E in questo percorso, il dottore e la sua equipe medico-sanitaria non hanno sentito alcun insulto razzista, né frase discriminatoria. «La nostra infermiera che si trovava all’accettazione e gestiva la sala d’attesa esterna – racconta il dottor Spaterna – è uscita più volte a comunicare il fatto che i tempi d’attesa si sarebbero allungati perché stavamo gestendo una situazione critica. E l’infermiera mi ha riferito soltanto comprensione da parte dei presenti. Nessuno ha mai manifestato alcun tipo di intolleranza o di frasi a sfondo razziale, come è stato riportato».
«Questo è quello che abbiamo visto noi – sottolinea il Dottore Responsabile – tutto il resto l’abbiamo saputo da voi.

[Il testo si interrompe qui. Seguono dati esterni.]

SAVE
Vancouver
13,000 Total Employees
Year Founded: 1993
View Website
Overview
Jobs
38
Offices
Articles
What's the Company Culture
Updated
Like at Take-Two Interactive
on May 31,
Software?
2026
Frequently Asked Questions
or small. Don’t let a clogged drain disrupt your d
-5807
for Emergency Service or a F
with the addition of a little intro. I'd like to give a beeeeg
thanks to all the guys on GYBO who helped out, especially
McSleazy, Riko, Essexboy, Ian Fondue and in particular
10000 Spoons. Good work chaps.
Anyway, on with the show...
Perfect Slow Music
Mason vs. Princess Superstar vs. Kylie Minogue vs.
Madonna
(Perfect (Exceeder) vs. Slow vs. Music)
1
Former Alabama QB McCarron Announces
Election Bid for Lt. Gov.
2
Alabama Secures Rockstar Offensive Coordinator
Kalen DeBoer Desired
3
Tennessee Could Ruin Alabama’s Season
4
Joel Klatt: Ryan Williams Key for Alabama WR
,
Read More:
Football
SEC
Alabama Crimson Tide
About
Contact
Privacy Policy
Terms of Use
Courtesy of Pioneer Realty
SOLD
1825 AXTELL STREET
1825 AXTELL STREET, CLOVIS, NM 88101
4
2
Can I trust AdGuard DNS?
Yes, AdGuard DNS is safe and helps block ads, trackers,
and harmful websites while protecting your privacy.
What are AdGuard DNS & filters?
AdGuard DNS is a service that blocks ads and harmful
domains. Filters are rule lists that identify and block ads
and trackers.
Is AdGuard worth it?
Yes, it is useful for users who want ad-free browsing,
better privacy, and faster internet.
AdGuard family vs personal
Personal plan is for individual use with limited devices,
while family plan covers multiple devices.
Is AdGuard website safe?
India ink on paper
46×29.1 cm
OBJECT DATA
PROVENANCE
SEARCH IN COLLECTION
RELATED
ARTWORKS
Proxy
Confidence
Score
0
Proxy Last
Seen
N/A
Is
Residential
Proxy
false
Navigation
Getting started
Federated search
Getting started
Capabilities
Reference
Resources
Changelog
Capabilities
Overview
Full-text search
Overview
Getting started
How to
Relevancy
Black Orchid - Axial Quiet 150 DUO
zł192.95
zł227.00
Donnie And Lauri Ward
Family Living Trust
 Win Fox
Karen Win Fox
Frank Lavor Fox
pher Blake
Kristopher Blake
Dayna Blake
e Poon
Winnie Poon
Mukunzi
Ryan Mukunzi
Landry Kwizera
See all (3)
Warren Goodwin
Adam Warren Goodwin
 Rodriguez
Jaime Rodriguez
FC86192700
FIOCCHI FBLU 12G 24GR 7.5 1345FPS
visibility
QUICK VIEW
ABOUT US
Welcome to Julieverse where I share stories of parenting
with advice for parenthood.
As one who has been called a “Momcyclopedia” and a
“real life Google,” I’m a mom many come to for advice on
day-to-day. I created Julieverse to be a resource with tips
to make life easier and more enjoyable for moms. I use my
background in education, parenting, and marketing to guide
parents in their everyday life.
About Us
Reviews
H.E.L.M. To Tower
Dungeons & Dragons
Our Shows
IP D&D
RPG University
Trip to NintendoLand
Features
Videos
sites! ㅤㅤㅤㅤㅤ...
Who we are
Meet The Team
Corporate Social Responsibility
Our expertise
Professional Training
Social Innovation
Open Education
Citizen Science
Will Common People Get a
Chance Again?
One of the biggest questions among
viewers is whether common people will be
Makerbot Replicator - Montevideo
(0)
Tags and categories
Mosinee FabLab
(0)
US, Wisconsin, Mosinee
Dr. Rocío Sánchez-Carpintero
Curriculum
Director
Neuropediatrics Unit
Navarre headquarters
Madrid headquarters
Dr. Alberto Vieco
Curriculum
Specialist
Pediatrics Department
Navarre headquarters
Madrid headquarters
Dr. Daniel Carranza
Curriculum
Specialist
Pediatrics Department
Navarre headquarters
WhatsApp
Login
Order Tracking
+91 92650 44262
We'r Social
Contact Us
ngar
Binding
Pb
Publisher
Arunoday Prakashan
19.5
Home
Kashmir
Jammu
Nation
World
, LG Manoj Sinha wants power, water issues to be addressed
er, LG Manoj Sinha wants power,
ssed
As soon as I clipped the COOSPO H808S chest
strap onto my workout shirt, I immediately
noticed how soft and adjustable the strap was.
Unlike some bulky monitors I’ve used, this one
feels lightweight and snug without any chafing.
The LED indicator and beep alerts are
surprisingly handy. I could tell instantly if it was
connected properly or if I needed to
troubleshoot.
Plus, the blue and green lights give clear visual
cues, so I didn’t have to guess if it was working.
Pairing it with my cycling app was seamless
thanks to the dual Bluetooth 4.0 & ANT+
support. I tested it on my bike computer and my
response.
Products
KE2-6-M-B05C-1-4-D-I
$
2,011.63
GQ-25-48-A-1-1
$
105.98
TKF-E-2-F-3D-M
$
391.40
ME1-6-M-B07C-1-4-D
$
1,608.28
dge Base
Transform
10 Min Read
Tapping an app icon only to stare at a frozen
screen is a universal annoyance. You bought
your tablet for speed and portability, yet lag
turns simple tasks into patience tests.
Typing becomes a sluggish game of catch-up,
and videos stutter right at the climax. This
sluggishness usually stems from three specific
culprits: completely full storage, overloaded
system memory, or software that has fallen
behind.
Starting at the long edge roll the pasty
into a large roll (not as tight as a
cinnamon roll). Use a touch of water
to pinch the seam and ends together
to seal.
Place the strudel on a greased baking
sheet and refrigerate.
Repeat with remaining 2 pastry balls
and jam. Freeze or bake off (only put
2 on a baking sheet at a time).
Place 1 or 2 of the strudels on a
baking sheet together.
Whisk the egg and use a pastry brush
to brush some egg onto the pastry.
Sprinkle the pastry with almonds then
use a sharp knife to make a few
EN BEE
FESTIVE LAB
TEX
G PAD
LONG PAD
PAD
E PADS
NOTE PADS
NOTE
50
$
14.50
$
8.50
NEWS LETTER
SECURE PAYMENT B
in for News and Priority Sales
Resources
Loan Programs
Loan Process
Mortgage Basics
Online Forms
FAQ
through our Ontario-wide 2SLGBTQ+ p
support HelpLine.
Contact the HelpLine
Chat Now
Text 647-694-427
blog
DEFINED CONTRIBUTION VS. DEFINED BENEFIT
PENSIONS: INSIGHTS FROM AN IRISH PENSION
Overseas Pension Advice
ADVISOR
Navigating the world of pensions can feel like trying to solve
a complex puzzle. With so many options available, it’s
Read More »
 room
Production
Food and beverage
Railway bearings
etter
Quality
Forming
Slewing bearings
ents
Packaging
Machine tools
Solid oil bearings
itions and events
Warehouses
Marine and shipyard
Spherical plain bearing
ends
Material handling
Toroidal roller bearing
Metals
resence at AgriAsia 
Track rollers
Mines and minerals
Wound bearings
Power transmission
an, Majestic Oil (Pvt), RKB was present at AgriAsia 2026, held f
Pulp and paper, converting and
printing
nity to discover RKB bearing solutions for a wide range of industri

Ci ha colto un po’ di sorpresa e ci ha amareggiato, perché per noi medici e personale sanitario è stata una cosa talmente intensa da gestire che comunque ci ha visto partecipi, anche umanamente, del tutto».
La prima testimone
Ma dall’altro lato vi è la prima testimone che ha raccontato l’accaduto attraverso un post su Facebook, e la cui testimonianza è stata messa fortemente in dubbio (anche) dal giornale sovranista Il Primato Nazionale. I dubbi che hanno “minato” il suo racconto riguardano il ruolo della giovane donna nelle liste di centrosinistra alle elezioni locali, il suo intervento alla manifestazione di Sondrio delle Sardine, nonché l’assenza di video e audio che confermino le frasi razziste.
E la stessa testimone, ricontattata una seconda volta da Open, racconta: «Mi dispiace che stia venendo strumentalizzata la mia persona. Io ho semplicemente riportato ciò che io ho sentito in quei momenti in cui ero presente al pronto soccorso. Semplicemente questo».
«Ovvio che il personale sanitario dice di non aver sentito niente e che non ci sono stati insulti diretti. Perché è la verità. Il personale non era presente in quel momento, ma non ho neanche mai affermato il contrario. Stessa cosa: non ho mai affermato che gli insulti fossero stati fatti in presenza della povera donna», ribadisce la testimone.
«Non ho parlato in nome del mio essere consigliera comunale, o in nome della manifestazione delle Sardine. Alla manifestazione ci sarei andata a prescindere da quanto successo. Io ho parlato a mio nome, una qualsiasi cittadina che si indigna di fronte a frasi del genere. Semplicemente questo», chiosa la giovane.
Le indagini
La Procura della Repubblica ha avviato indagini per far luce su quanto successo e sui presunti insulti a sfondo razziale rivolti da alcuni pazienti alla donna. Domani, 20 dicembre, intanto ci saranno i funerali della piccola.